=== Work to be completed ===
Show every line below where "this" can be found.

=== Records shown ===
──────────────────────────────
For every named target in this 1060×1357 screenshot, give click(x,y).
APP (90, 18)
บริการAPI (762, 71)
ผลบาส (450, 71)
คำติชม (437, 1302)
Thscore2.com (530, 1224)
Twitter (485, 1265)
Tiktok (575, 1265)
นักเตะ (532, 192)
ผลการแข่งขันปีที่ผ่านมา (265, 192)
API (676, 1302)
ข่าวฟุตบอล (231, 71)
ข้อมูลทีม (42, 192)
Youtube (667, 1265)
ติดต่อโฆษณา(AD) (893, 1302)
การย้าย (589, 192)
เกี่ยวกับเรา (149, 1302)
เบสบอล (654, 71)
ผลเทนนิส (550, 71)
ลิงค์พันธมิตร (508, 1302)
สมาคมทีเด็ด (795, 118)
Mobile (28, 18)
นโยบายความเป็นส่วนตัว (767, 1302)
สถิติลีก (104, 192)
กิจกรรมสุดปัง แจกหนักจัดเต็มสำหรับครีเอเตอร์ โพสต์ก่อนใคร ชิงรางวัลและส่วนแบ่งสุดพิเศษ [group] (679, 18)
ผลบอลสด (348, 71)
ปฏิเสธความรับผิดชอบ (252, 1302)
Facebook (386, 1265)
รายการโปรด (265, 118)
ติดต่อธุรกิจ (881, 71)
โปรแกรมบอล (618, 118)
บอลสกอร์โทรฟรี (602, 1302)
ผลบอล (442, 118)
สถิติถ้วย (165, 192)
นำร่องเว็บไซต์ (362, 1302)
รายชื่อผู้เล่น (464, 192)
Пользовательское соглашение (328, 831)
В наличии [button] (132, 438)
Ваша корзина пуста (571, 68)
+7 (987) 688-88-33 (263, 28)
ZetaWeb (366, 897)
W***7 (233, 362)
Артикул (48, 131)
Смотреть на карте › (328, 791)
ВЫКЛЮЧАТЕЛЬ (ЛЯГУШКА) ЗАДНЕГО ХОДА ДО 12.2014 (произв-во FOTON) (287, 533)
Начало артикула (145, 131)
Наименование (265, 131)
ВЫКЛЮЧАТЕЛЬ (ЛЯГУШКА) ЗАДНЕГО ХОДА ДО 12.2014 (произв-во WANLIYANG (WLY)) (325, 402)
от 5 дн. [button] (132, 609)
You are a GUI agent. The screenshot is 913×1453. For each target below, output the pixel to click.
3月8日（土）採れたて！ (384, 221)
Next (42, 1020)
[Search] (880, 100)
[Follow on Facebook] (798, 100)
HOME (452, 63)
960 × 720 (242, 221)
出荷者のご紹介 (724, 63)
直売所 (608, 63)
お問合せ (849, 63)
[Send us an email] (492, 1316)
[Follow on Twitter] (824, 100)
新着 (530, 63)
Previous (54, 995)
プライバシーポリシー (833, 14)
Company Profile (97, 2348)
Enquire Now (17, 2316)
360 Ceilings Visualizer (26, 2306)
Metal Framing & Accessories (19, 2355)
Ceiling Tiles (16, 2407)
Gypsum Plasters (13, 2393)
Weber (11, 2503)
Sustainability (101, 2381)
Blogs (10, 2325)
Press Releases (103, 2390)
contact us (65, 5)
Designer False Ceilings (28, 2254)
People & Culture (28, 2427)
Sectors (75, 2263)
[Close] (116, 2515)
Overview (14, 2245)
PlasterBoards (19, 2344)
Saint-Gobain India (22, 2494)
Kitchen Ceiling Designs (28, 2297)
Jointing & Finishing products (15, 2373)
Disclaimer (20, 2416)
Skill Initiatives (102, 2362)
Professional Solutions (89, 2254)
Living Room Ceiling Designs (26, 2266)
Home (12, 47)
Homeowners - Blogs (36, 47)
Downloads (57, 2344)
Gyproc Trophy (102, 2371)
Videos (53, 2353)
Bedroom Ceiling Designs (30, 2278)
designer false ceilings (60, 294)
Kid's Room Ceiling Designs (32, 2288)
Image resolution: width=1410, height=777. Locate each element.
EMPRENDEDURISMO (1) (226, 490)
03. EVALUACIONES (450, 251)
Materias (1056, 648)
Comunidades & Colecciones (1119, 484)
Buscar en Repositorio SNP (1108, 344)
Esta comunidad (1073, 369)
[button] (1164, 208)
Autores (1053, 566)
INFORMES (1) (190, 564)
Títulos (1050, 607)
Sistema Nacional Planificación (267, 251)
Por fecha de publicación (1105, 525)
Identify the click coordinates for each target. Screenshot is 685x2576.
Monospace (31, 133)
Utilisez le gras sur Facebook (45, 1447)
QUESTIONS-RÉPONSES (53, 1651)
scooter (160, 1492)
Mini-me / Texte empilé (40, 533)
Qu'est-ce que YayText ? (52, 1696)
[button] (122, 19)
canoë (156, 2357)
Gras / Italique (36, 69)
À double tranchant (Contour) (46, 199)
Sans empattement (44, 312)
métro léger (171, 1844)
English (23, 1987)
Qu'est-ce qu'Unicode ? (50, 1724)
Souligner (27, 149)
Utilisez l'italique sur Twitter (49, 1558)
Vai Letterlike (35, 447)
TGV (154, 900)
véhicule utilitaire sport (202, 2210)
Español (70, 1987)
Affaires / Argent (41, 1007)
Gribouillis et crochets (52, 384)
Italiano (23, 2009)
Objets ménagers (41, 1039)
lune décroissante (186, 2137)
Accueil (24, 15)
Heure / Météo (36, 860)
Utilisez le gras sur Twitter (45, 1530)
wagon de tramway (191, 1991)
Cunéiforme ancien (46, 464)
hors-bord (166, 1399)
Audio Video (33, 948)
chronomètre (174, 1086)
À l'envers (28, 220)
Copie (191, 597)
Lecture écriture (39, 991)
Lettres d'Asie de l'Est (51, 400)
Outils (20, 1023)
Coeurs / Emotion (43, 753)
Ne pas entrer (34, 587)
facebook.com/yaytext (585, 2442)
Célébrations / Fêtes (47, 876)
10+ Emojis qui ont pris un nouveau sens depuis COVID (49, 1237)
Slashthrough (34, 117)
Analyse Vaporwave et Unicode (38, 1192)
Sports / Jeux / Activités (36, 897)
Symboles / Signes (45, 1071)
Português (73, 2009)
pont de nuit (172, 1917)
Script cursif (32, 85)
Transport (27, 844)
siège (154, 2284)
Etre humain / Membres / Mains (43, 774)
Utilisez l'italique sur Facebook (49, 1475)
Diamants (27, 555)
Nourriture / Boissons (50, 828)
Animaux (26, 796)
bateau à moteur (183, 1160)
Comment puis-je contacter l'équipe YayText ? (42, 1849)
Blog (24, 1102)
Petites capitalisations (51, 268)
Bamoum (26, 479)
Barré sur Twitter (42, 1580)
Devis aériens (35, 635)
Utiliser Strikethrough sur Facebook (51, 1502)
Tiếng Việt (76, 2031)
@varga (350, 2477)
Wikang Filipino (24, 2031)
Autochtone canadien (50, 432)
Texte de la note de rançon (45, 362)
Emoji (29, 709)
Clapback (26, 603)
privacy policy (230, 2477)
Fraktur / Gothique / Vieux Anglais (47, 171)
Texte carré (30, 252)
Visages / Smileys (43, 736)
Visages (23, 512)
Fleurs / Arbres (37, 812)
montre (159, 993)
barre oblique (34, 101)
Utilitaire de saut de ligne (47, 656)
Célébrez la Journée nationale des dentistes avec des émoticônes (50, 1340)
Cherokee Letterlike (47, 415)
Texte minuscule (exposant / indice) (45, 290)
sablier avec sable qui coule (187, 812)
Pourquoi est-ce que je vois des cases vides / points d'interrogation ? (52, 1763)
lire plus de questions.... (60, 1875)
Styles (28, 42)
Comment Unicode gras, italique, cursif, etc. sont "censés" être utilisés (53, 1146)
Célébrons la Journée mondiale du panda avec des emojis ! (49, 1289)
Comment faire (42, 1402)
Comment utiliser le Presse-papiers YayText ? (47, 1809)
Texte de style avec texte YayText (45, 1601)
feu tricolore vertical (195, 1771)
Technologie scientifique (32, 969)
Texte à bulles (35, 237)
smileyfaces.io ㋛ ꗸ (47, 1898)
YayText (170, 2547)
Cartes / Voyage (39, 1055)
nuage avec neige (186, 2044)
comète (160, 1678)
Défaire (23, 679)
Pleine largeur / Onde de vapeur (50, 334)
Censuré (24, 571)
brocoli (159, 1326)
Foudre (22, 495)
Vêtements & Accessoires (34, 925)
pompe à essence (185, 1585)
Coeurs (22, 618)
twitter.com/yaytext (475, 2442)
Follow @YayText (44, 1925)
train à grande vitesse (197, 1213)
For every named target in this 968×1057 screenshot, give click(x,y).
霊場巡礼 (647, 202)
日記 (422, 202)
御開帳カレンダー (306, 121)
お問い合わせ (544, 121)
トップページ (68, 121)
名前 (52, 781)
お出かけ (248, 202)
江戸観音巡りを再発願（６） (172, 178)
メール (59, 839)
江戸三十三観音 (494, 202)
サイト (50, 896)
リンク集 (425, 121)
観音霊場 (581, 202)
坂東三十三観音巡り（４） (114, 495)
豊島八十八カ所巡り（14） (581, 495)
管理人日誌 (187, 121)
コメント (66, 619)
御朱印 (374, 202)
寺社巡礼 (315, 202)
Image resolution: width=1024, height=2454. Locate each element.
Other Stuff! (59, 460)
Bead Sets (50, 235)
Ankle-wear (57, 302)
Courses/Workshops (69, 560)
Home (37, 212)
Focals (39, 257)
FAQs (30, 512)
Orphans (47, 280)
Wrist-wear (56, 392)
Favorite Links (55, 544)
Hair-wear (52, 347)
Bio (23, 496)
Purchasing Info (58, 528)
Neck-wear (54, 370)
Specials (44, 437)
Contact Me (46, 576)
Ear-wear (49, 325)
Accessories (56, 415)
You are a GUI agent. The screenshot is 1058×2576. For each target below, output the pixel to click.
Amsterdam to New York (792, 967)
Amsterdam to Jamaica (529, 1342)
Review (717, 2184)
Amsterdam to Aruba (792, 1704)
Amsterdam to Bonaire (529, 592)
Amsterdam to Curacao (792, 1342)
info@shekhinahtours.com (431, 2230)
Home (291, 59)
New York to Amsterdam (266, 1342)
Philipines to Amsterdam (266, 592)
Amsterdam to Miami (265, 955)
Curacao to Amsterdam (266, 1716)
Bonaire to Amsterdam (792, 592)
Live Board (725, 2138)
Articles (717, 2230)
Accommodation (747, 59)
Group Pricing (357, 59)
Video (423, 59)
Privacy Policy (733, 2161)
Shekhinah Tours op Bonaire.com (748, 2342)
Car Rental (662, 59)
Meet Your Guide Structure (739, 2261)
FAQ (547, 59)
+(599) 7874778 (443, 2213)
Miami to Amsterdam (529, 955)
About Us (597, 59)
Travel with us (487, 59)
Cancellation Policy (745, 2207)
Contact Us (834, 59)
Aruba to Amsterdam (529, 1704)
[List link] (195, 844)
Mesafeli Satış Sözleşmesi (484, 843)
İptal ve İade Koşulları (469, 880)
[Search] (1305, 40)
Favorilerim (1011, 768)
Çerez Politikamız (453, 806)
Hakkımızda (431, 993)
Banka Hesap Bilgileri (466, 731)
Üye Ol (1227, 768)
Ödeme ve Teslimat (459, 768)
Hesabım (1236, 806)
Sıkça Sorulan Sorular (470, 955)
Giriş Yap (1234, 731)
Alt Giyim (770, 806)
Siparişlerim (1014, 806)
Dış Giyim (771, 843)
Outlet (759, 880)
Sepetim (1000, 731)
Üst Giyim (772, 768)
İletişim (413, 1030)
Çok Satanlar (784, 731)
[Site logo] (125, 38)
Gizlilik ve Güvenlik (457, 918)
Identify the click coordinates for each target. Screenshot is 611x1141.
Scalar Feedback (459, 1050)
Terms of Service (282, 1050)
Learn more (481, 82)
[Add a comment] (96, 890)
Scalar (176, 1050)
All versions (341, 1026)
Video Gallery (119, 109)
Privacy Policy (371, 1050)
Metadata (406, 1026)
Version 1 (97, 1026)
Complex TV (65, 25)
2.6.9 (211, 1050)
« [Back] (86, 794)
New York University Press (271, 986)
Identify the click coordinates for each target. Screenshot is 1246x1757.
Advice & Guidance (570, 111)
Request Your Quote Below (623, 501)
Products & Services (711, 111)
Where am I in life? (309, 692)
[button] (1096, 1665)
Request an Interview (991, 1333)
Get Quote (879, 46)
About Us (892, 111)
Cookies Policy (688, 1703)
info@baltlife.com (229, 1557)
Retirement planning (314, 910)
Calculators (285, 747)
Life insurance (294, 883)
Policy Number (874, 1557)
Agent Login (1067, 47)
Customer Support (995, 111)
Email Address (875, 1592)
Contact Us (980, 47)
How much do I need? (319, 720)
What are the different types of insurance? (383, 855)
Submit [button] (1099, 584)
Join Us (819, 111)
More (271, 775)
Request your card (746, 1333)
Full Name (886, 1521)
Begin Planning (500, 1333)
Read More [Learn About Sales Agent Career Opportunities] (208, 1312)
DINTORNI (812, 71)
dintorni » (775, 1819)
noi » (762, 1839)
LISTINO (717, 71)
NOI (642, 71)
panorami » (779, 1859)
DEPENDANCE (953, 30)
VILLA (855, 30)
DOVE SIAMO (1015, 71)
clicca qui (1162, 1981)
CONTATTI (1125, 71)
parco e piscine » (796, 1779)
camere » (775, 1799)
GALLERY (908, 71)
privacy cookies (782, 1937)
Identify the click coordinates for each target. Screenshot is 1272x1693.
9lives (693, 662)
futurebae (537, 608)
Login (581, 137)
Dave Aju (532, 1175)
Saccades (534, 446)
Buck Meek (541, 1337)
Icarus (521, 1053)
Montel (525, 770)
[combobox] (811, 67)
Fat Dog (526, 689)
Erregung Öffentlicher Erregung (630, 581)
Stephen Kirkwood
──────────────────────────────
=== Answer box ===
For every named target in this 1060×1357 screenshot, give click(x,y).
For every named target in this 968×1057 screenshot, give click(x,y).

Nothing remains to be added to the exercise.